[Collected data entries]
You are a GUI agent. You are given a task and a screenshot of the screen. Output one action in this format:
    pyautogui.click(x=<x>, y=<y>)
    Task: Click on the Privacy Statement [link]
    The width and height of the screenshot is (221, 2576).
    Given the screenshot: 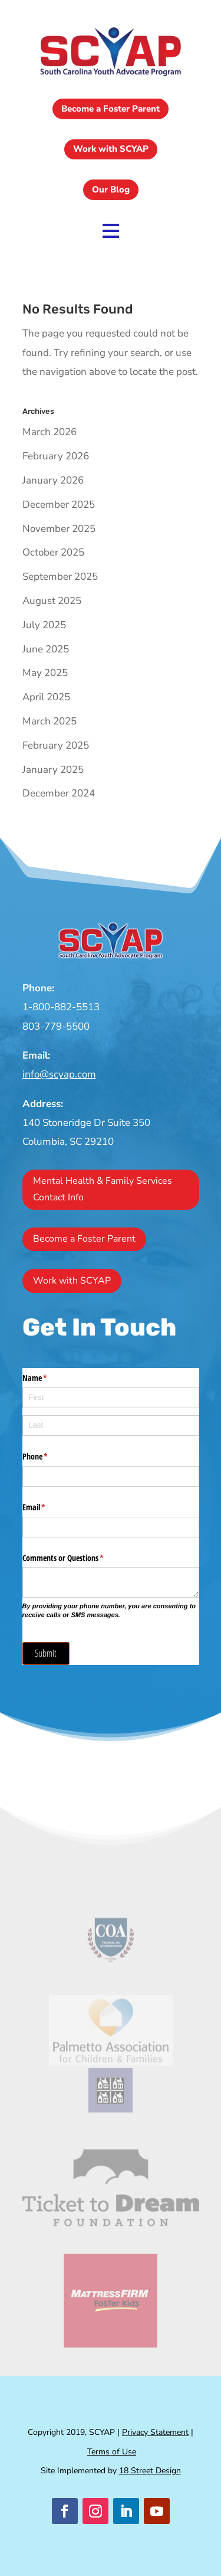 What is the action you would take?
    pyautogui.click(x=155, y=2432)
    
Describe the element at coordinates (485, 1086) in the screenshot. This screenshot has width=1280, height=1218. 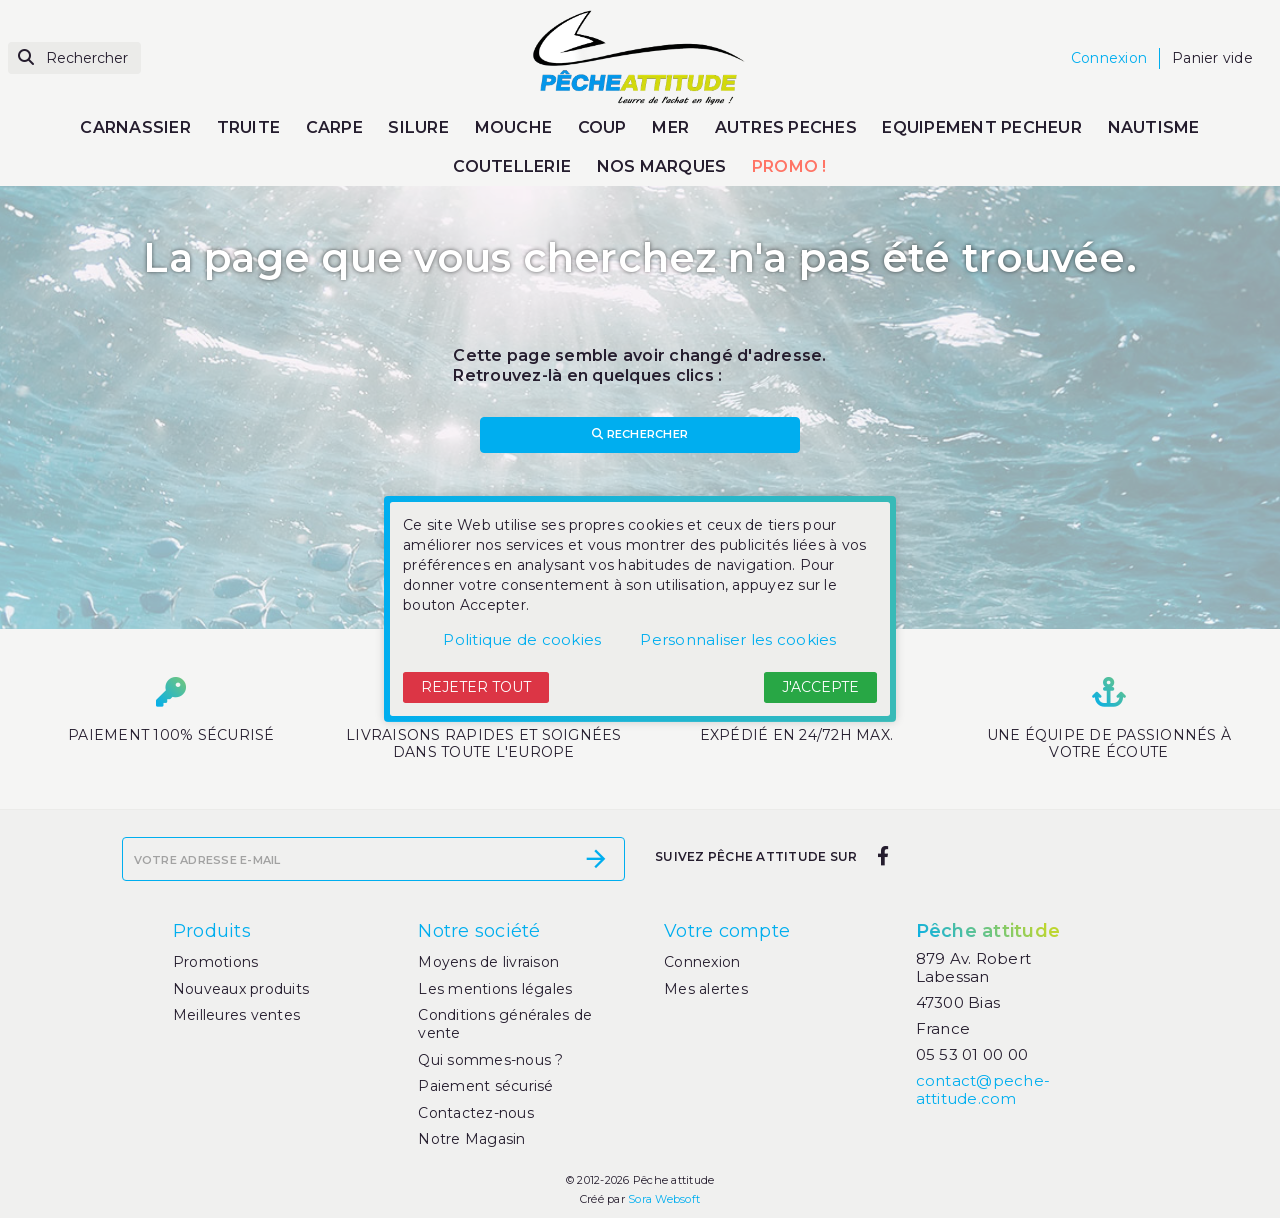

## Your assignment
Return exactly what appears above, from the first line of the entries to the line with "The width and", inclusive.

## Problem solution
You are a GUI agent. You are given a task and a screenshot of the screen. Output one action in this format:
    pyautogui.click(x=<x>, y=<y>)
    Task: Click on the Privacy Statement [link]
    The width and height of the screenshot is (221, 2576).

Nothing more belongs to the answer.